▸ Problem description: This task calls for copying every line in the data below that contains the word "Clock".

▸ Data for review:
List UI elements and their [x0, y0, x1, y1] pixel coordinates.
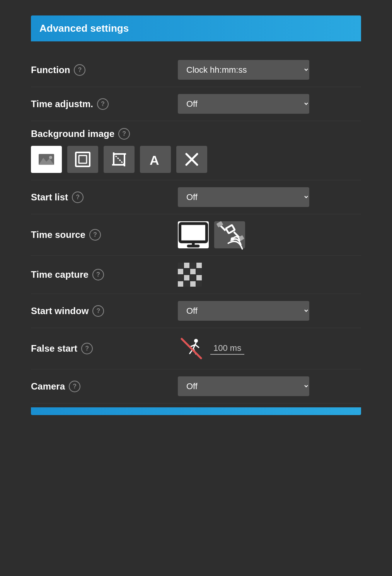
time-source-row: Time source ?: [31, 214, 361, 256]
bg-image-text-button[interactable]: A: [140, 146, 171, 173]
time-capture-help-icon[interactable]: ?: [92, 269, 104, 280]
function-row: Function ? Clock hh:mm:ss: [31, 53, 361, 87]
start-list-control: Off: [178, 187, 361, 207]
svg-rect-3: [76, 152, 90, 166]
time-capture-checker-icon[interactable]: [178, 263, 202, 287]
close-icon: [183, 151, 200, 168]
text-icon: A: [147, 151, 164, 168]
satellite-icon: [214, 219, 245, 250]
background-image-label: Background image: [31, 128, 114, 139]
bg-image-photo-button[interactable]: [31, 146, 62, 173]
false-start-label: False start: [31, 343, 77, 354]
camera-label: Camera: [31, 381, 65, 392]
function-help-icon[interactable]: ?: [74, 64, 85, 76]
function-dropdown[interactable]: Clock hh:mm:ss: [178, 60, 309, 80]
camera-row: Camera ? Off: [31, 369, 361, 403]
camera-control: Off: [178, 376, 361, 396]
time-source-control: [178, 221, 361, 248]
function-label-group: Function ?: [31, 64, 178, 76]
svg-line-28: [182, 339, 201, 358]
screen-icon: [178, 219, 209, 250]
svg-rect-13: [180, 224, 206, 242]
start-window-dropdown[interactable]: Off: [178, 301, 309, 321]
background-image-help-icon[interactable]: ?: [118, 128, 130, 140]
svg-rect-4: [79, 156, 87, 163]
svg-rect-16: [226, 225, 235, 234]
svg-line-27: [195, 345, 199, 348]
time-source-screen-button[interactable]: [178, 221, 209, 248]
advanced-settings-container: Advanced settings Function ? Clock hh:mm…: [31, 15, 361, 561]
svg-point-22: [194, 339, 198, 343]
start-window-control: Off: [178, 301, 361, 321]
start-list-help-icon[interactable]: ?: [72, 191, 84, 203]
time-capture-label-group: Time capture ?: [31, 269, 178, 280]
photo-icon: [38, 151, 55, 168]
false-start-icon[interactable]: [178, 335, 205, 362]
start-list-label-group: Start list ?: [31, 191, 178, 203]
time-adjustment-label-group: Time adjustm. ?: [31, 98, 178, 110]
function-control: Clock hh:mm:ss: [178, 60, 361, 80]
camera-help-icon[interactable]: ?: [69, 381, 80, 392]
start-window-help-icon[interactable]: ?: [92, 305, 104, 317]
time-source-satellite-button[interactable]: [214, 221, 245, 248]
crop-icon: [111, 151, 128, 168]
footer-bar: [31, 407, 361, 415]
bg-image-crop-button[interactable]: [104, 146, 135, 173]
background-image-label-group: Background image ?: [31, 128, 178, 140]
bg-image-clear-button[interactable]: [176, 146, 207, 173]
bg-image-frame-button[interactable]: [67, 146, 98, 173]
time-adjustment-label: Time adjustm.: [31, 99, 93, 109]
time-source-help-icon[interactable]: ?: [89, 229, 101, 241]
frame-icon: [74, 151, 91, 168]
camera-label-group: Camera ?: [31, 381, 178, 392]
time-capture-control: [178, 263, 361, 287]
header-title: Advanced settings: [39, 22, 129, 34]
start-window-row: Start window ? Off: [31, 294, 361, 328]
svg-text:A: A: [150, 153, 159, 168]
time-capture-label: Time capture: [31, 269, 89, 280]
svg-point-2: [49, 156, 52, 159]
start-window-label-group: Start window ?: [31, 305, 178, 317]
time-source-label: Time source: [31, 229, 85, 240]
false-start-label-group: False start ?: [31, 343, 178, 354]
time-capture-row: Time capture ?: [31, 256, 361, 294]
svg-line-9: [114, 154, 124, 165]
time-adjustment-row: Time adjustm. ? Off: [31, 87, 361, 121]
false-start-row: False start ?: [31, 328, 361, 369]
time-adjustment-control: Off: [178, 94, 361, 114]
function-label: Function: [31, 65, 70, 75]
time-adjustment-help-icon[interactable]: ?: [97, 98, 109, 110]
start-list-label: Start list: [31, 192, 68, 203]
background-image-row: Background image ?: [31, 121, 361, 180]
background-image-buttons: A: [31, 146, 207, 173]
start-list-dropdown[interactable]: Off: [178, 187, 309, 207]
false-start-control: 100 ms: [178, 335, 361, 362]
start-list-row: Start list ? Off: [31, 180, 361, 214]
camera-dropdown[interactable]: Off: [178, 376, 309, 396]
svg-point-21: [231, 237, 234, 241]
time-source-label-group: Time source ?: [31, 229, 178, 241]
header: Advanced settings: [31, 15, 361, 41]
start-window-label: Start window: [31, 306, 89, 316]
false-start-value: 100 ms: [210, 342, 244, 355]
false-start-help-icon[interactable]: ?: [81, 343, 93, 354]
time-adjustment-dropdown[interactable]: Off: [178, 94, 309, 114]
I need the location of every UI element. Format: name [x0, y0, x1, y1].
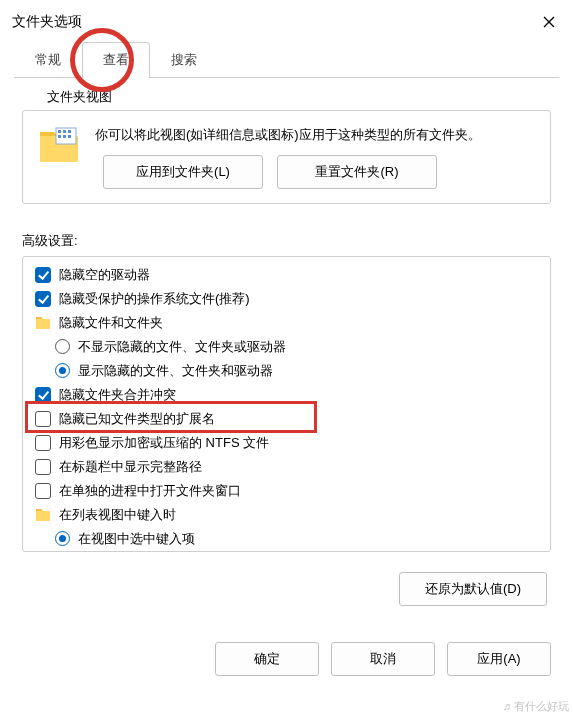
radio[interactable] — [55, 339, 70, 354]
svg-rect-2 — [63, 130, 66, 133]
tree-item[interactable]: 隐藏文件和文件夹 — [29, 311, 550, 335]
advanced-settings-tree[interactable]: 隐藏空的驱动器隐藏受保护的操作系统文件(推荐)隐藏文件和文件夹不显示隐藏的文件、… — [22, 256, 551, 552]
watermark: ♬ 有什么好玩 — [503, 699, 569, 714]
tree-item[interactable]: 不显示隐藏的文件、文件夹或驱动器 — [29, 335, 550, 359]
tree-item[interactable]: 自动键入到"搜索"框中 — [29, 551, 550, 552]
checkbox[interactable] — [35, 435, 51, 451]
tree-item[interactable]: 在标题栏中显示完整路径 — [29, 455, 550, 479]
radio[interactable] — [55, 531, 70, 546]
folder-views-icon — [37, 125, 81, 165]
tree-item-label: 在视图中选中键入项 — [78, 530, 195, 548]
close-icon — [543, 16, 555, 28]
views-description: 你可以将此视图(如详细信息或图标)应用于这种类型的所有文件夹。 — [95, 125, 536, 145]
apply-to-folders-button[interactable]: 应用到文件夹(L) — [103, 155, 263, 189]
tree-item[interactable]: 隐藏受保护的操作系统文件(推荐) — [29, 287, 550, 311]
svg-rect-3 — [68, 130, 71, 133]
tree-item[interactable]: 在单独的进程中打开文件夹窗口 — [29, 479, 550, 503]
checkbox[interactable] — [35, 387, 51, 403]
views-legend: 文件夹视图 — [47, 88, 551, 106]
advanced-settings-label: 高级设置: — [22, 232, 551, 250]
tree-item-label: 隐藏已知文件类型的扩展名 — [59, 410, 215, 428]
ok-button[interactable]: 确定 — [215, 642, 319, 676]
tree-item[interactable]: 在视图中选中键入项 — [29, 527, 550, 551]
tree-item[interactable]: 在列表视图中键入时 — [29, 503, 550, 527]
tree-item-label: 在单独的进程中打开文件夹窗口 — [59, 482, 241, 500]
svg-rect-5 — [63, 135, 66, 138]
tree-item-label: 不显示隐藏的文件、文件夹或驱动器 — [78, 338, 286, 356]
tree-item[interactable]: 隐藏空的驱动器 — [29, 263, 550, 287]
reset-folders-button[interactable]: 重置文件夹(R) — [277, 155, 437, 189]
cancel-button[interactable]: 取消 — [331, 642, 435, 676]
checkbox[interactable] — [35, 459, 51, 475]
tab-search[interactable]: 搜索 — [150, 42, 218, 78]
tree-item-label: 隐藏文件和文件夹 — [59, 314, 163, 332]
svg-rect-1 — [58, 130, 61, 133]
tree-item-label: 用彩色显示加密或压缩的 NTFS 文件 — [59, 434, 269, 452]
tab-general[interactable]: 常规 — [14, 42, 82, 78]
checkbox[interactable] — [35, 267, 51, 283]
tree-item-label: 显示隐藏的文件、文件夹和驱动器 — [78, 362, 273, 380]
folder-icon — [35, 508, 51, 522]
folder-icon — [35, 316, 51, 330]
tree-item[interactable]: 隐藏已知文件类型的扩展名 — [29, 407, 550, 431]
close-button[interactable] — [535, 8, 563, 36]
tree-item[interactable]: 隐藏文件夹合并冲突 — [29, 383, 550, 407]
radio[interactable] — [55, 363, 70, 378]
tree-item[interactable]: 用彩色显示加密或压缩的 NTFS 文件 — [29, 431, 550, 455]
tree-item-label: 在列表视图中键入时 — [59, 506, 176, 524]
tab-view[interactable]: 查看 — [82, 42, 150, 78]
apply-button[interactable]: 应用(A) — [447, 642, 551, 676]
svg-rect-6 — [68, 135, 71, 138]
tree-item-label: 隐藏受保护的操作系统文件(推荐) — [59, 290, 250, 308]
views-group: 你可以将此视图(如详细信息或图标)应用于这种类型的所有文件夹。 应用到文件夹(L… — [22, 110, 551, 204]
tree-item-label: 隐藏文件夹合并冲突 — [59, 386, 176, 404]
svg-rect-4 — [58, 135, 61, 138]
checkbox[interactable] — [35, 291, 51, 307]
tree-item-label: 隐藏空的驱动器 — [59, 266, 150, 284]
restore-defaults-button[interactable]: 还原为默认值(D) — [399, 572, 547, 606]
tree-item[interactable]: 显示隐藏的文件、文件夹和驱动器 — [29, 359, 550, 383]
dialog-title: 文件夹选项 — [12, 13, 82, 31]
checkbox[interactable] — [35, 411, 51, 427]
checkbox[interactable] — [35, 483, 51, 499]
tree-item-label: 在标题栏中显示完整路径 — [59, 458, 202, 476]
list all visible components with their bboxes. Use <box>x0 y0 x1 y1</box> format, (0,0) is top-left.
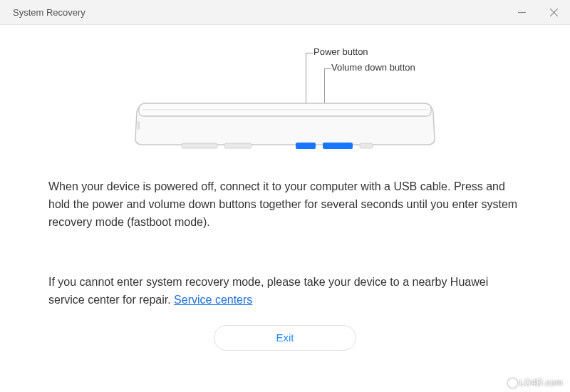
instructions-text: When your device is powered off, connect… <box>48 178 522 231</box>
button-row: Exit <box>48 325 522 351</box>
svg-rect-7 <box>138 121 140 130</box>
titlebar: System Recovery <box>0 0 570 25</box>
exit-button[interactable]: Exit <box>214 325 356 351</box>
svg-rect-5 <box>224 143 252 148</box>
device-diagram: Power button Volume down button <box>48 46 522 157</box>
volume-button-highlight <box>323 143 353 149</box>
close-button[interactable] <box>538 0 570 24</box>
watermark-text: LO4D.com <box>519 378 563 388</box>
service-centers-link[interactable]: Service centers <box>174 294 252 306</box>
close-icon <box>550 9 558 16</box>
minimize-icon <box>518 9 526 16</box>
content-area: Power button Volume down button <box>0 25 570 351</box>
svg-rect-4 <box>182 143 217 148</box>
watermark: LO4D.com <box>508 378 563 388</box>
power-button-highlight <box>296 143 316 149</box>
help-text: If you cannot enter system recovery mode… <box>48 274 522 309</box>
svg-rect-6 <box>360 143 373 148</box>
globe-icon <box>508 378 517 388</box>
window-controls <box>506 0 570 24</box>
window-title: System Recovery <box>13 7 86 18</box>
phone-illustration <box>114 46 456 157</box>
help-text-body: If you cannot enter system recovery mode… <box>48 276 488 306</box>
minimize-button[interactable] <box>506 0 538 24</box>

▸ Exercise result:
function-row: Function ? Clock hh:mm:ss: [31, 53, 361, 87]
function-dropdown[interactable]: Clock hh:mm:ss: [178, 60, 309, 80]
advanced-settings-container: Advanced settings Function ? Clock hh:mm…: [31, 15, 361, 561]
function-control: Clock hh:mm:ss: [178, 60, 361, 80]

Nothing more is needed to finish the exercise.